* **EXERCISE GOAL**: Note the line where "Se você já está tentando melhorar sua" appears in the data below; write it out exactly, along with every line that comes after it to the end.

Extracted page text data
--*--

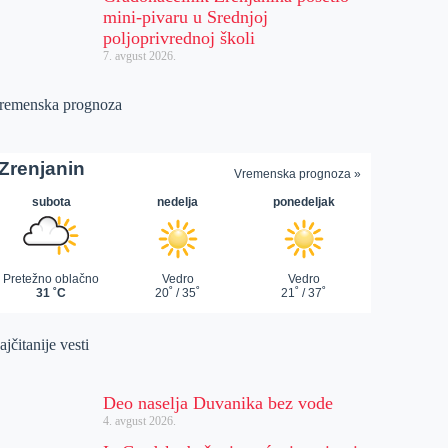
mini-pivaru u Srednjoj
poljoprivrednoj školi
7. avgust 2026.
remenska prognoza
jčitanije vesti
Deo naselja Duvanika bez vode
4. avgust 2026.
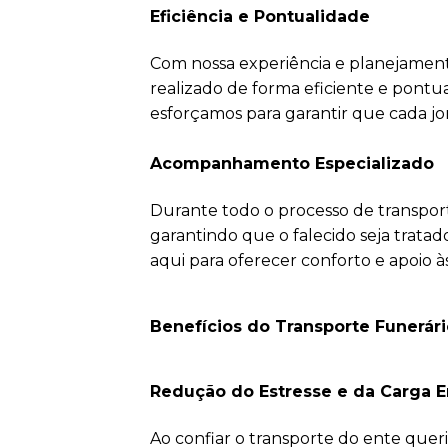
Eficiência e Pontualidade
Com nossa experiência e planejament
realizado de forma eficiente e pontu
esforçamos para garantir que cada jor
Acompanhamento Especializado
Durante todo o processo de transpo
garantindo que o falecido seja trat
aqui para oferecer conforto e apoio à
Benefícios do Transporte Funerári
Redução do Estresse e da Carga 
Ao confiar o transporte do ente queri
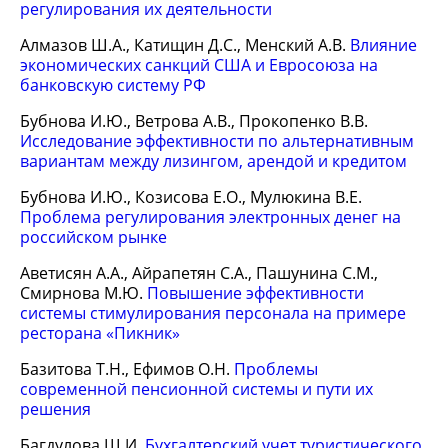
регулирования их деятельности
Алмазов Ш.А., Катищин Д.С., Менский А.В.
Влияние
экономических санкций США и Евросоюза на
банковскую систему РФ
Бубнова И.Ю., Ветрова А.В., Прокопенко В.В.
Исследование эффективности по альтернативным
вариантам между лизингом, арендой и кредитом
Бубнова И.Ю., Козисова Е.О., Мулюкина В.Е.
Проблема регулирования электронных денег на
российском рынке
Аветисян А.А., Айрапетян С.А., Пашунина С.М.,
Смирнова М.Ю.
Повышение эффективности
системы стимулирования персонала на примере
ресторана «Пикник»
Базитова Т.Н., Ефимов О.Н.
Проблемы
современной пенсионной системы и пути их
решения
Багдулова Ш.И.
Бухгалтерский учет туристического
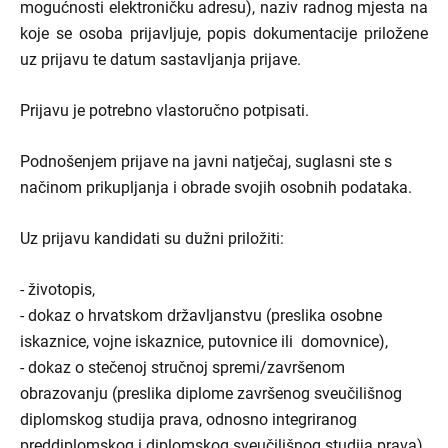
mogućnosti elektroničku adresu), naziv radnog mjesta na
koje se osoba prijavljuje, popis dokumentacije priložene
uz prijavu te datum sastavljanja prijave.
Prijavu je potrebno vlastoručno potpisati.
Podnošenjem prijave na javni natječaj, suglasni ste s
načinom prikupljanja i obrade svojih osobnih podataka.
Uz prijavu kandidati su dužni priložiti:
- životopis,
- dokaz o hrvatskom državljanstvu (preslika osobne
iskaznice, vojne iskaznice, putovnice ili domovnice),
- dokaz o stečenoj stručnoj spremi/završenom
obrazovanju (preslika diplome završenog sveučilišnog
diplomskog studija prava, odnosno integriranog
preddiplomskog i diplomskog sveučilišnog studija prava),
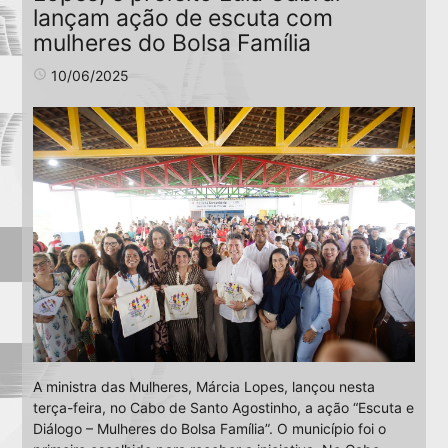
lançam ação de escuta com
mulheres do Bolsa Família
access_time
10/06/2025
A ministra das Mulheres, Márcia Lopes, lançou nesta
terça-feira, no Cabo de Santo Agostinho, a ação “Escuta e
Diálogo – Mulheres do Bolsa Família”. O município foi o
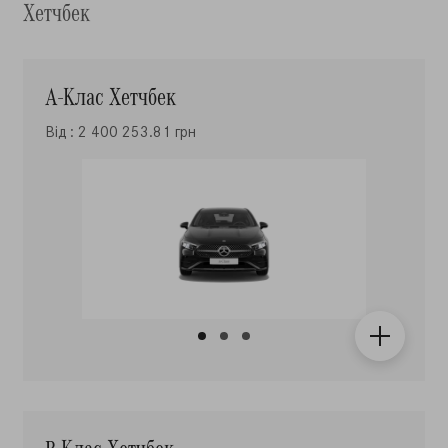
А-Клас Хетчбек
Від : 2 400 253.81 грн
B-Клас Хетчбек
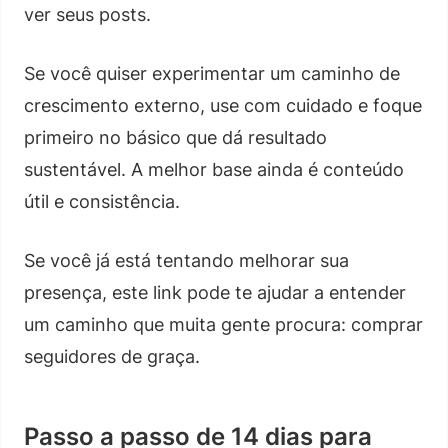
ver seus posts.
Se você quiser experimentar um caminho de
crescimento externo, use com cuidado e foque
primeiro no básico que dá resultado
sustentável. A melhor base ainda é conteúdo
útil e consistência.
Se você já está tentando melhorar sua
presença, este link pode te ajudar a entender
um caminho que muita gente procura: comprar
seguidores de graça.
Passo a passo de 14 dias para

--*--

* **YOUR SOLUTION**:
Se você já está tentando melhorar sua
presença, este link pode te ajudar a entender
um caminho que muita gente procura: comprar
seguidores de graça.
Passo a passo de 14 dias para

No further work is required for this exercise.